# Water systems



## coolrv (Feb 11, 2007)

I've only been an RV Commander for 1 year.  I'm wondering if there is something I can do to increase the water flow/pressure in the shower?  The pressure is fine for the faucets with little surge.  But, in the shower the flow is weak, especially when connected to city water.  Will an accumulator solve that problem?  Some other solution?
Thanks


----------



## hertig (Feb 12, 2007)

Re: Water systems

If the city water is the worst, then an accumulator (which works with the pump) would seem to be of limited value.  I'd get a water pressure guage and use it to compare the pressure at the shower with the input pressure.  Perhap your pressure limiter is failing low.  Or perhaps there is a kink or other blockage in the line to the shower.

I have a similar problem with the kitchen sink, but in my case it is almost certainly the water filter under the sink being clogged.  Probably I could make it 'go away' by taking off the panels, find out what filter it is, and clean/replace it.  I just haven't gotten around to it yet.


----------



## DL Rupper (Feb 12, 2007)

Re: Water systems

Turn off the city water at the tap when you are ready to take a shower and use your pump and onboard fresh water.  Of course this takes quite of bit work to go out and disconnect the city water and turn it back on.   :approve:


----------



## Grandview Trailer Sa (Feb 12, 2007)

Re: Water systems

You did not say what RV you had but if you have house type filter, take it out of the system.  Use an in line filter that goes in the water hose.  It will give you more pressure.  

Not sure why, but it works.


----------



## utmtman (Feb 12, 2007)

Re: Water systems

I dont know about your RV but with mine I can run the city and the water from the tank at the same time if I kick on the pump.  Maybe try that and see if the combined would work better for you and still not use all your tank water.


----------



## coolrv (Feb 13, 2007)

RE: Water systems

Thanks all, I've got some things to try!


----------



## C Nash (Feb 13, 2007)

Re: Water systems

Most of the shower heads in rvs are water savers and have very little waterflow. You can change them out to a better flowing spray head if water usage and holding tank is no problem.


----------



## DL Rupper (Feb 14, 2007)

Re: Water systems

Be careful if you use both your outside water and water pump at the same time.  You could have too much pressure and rupture a RV water pipe.  Thats why they make water pressure regulators.  Some RV parks supply city water at too high of pressure and you need to install a water pressure regulator at the tap.  Sometimes you are between a rock and a hard spot on what to do.  :clown:


----------



## Kirk (Feb 14, 2007)

Re: Water systems

There is no problem with running the water pump and the city water at the same time since the water pump shuts off by pressure it will never build pressure above about 45# where it shuts off. But it may also not helpa great deal. The shower head probably has a flow restricter in it that looks like a small disc with slots in it and that can be removed and will help a great deal. It can be found where the head connects to the hose that runs up to it. 
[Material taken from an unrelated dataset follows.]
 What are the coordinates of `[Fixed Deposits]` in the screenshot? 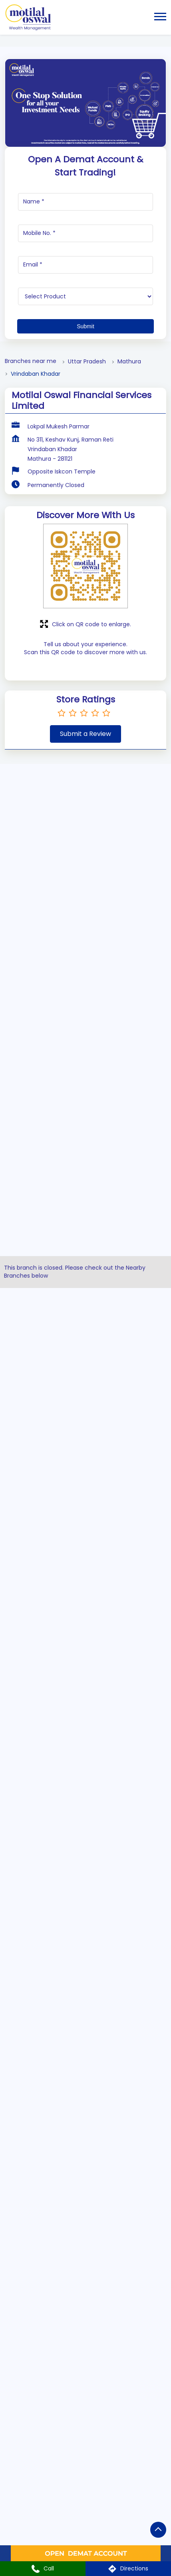 It's located at (85, 1615).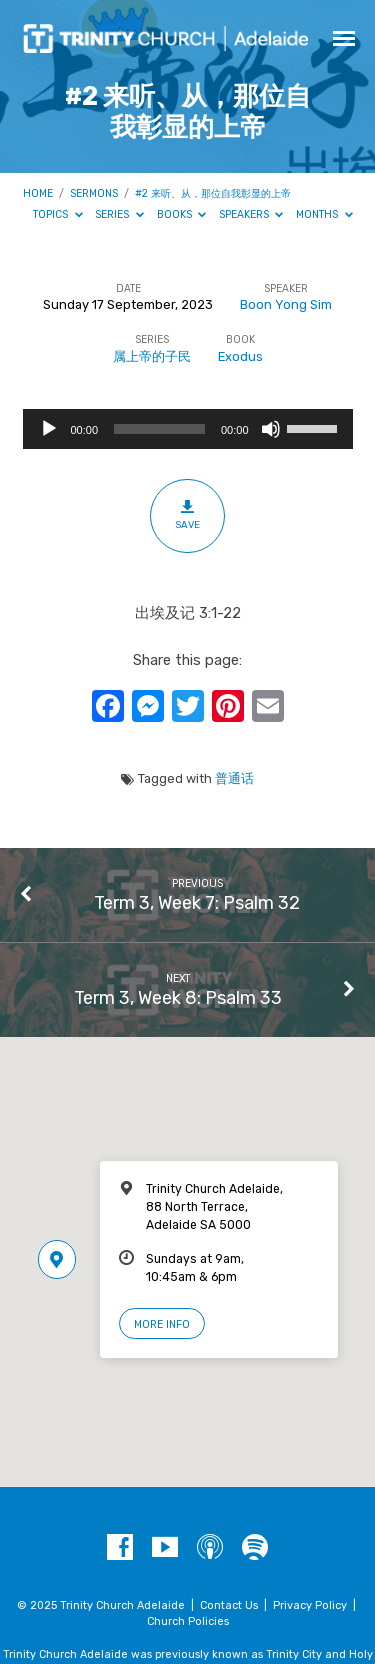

Assuming that you are also using a water pressure regulator, as all of us should, those that you find in the typical RV store have only a 1/4" fluid passage and when you run the shower that size restriction will not allow a large enough volume of water to give a good strong shower. If you go to one of the "whole house" style regulators, they have two passabes and each is about 5/8" and so will provide all of the water that you need. That type of pressure regulator is available from places like Camping World or on line from:
www.rvwaterfilterstore.com


----------



## coolrv (Feb 16, 2007)

Re: Water systems

Kirk, I do run a pressure regulator when on city water.  I'm not sure if you're recommending a new type regulator or just changing the flow restricter or both.  I wasn't aware that the shower would have a restricter.
Thanks


----------